» DIRECTIONS FOR THIS TASK: Your answer is the lines below, exactly, from the one that contains "sons, mais nous" through the one that contains "n’est-ce pas ?", both included.

» MATERIAL PROVIDED:
════
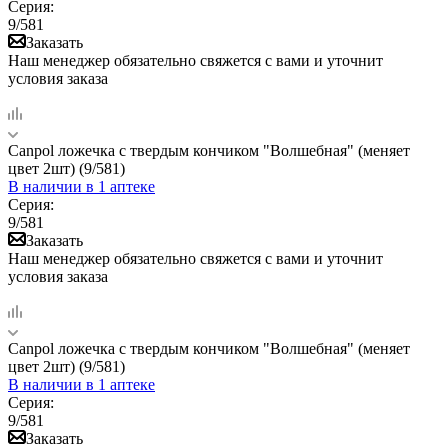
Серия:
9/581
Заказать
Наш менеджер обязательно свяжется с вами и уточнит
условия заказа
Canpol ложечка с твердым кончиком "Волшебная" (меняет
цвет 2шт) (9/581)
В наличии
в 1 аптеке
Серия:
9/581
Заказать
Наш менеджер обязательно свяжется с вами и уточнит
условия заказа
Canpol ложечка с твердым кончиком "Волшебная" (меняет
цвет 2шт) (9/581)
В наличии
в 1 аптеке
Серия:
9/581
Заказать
════
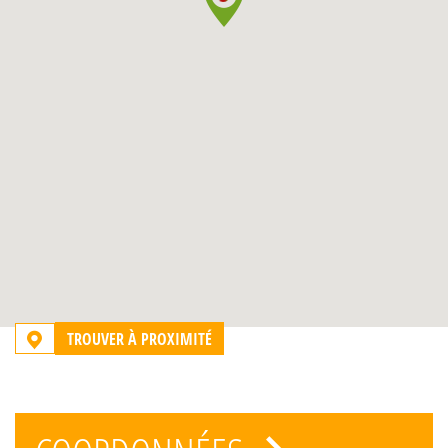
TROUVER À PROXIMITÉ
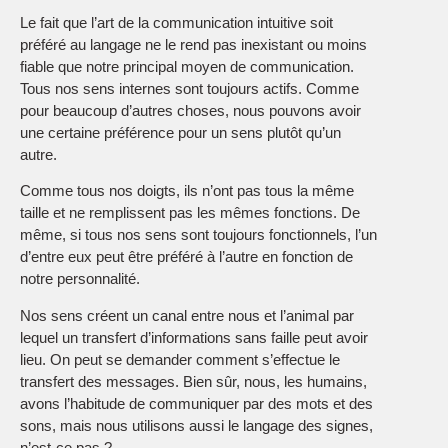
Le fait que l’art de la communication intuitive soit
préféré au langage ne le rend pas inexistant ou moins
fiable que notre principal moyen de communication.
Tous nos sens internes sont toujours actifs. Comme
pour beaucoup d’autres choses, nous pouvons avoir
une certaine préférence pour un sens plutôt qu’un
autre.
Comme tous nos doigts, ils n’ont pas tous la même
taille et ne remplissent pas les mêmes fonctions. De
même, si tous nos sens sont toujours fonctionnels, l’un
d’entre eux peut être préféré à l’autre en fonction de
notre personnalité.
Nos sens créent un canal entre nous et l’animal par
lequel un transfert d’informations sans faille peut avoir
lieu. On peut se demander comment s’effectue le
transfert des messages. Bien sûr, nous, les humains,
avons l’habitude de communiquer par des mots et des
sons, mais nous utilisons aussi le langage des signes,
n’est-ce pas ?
════
» RESPONSE TO THIS EXERCISE:
sons, mais nous utilisons aussi le langage des signes,
n’est-ce pas ?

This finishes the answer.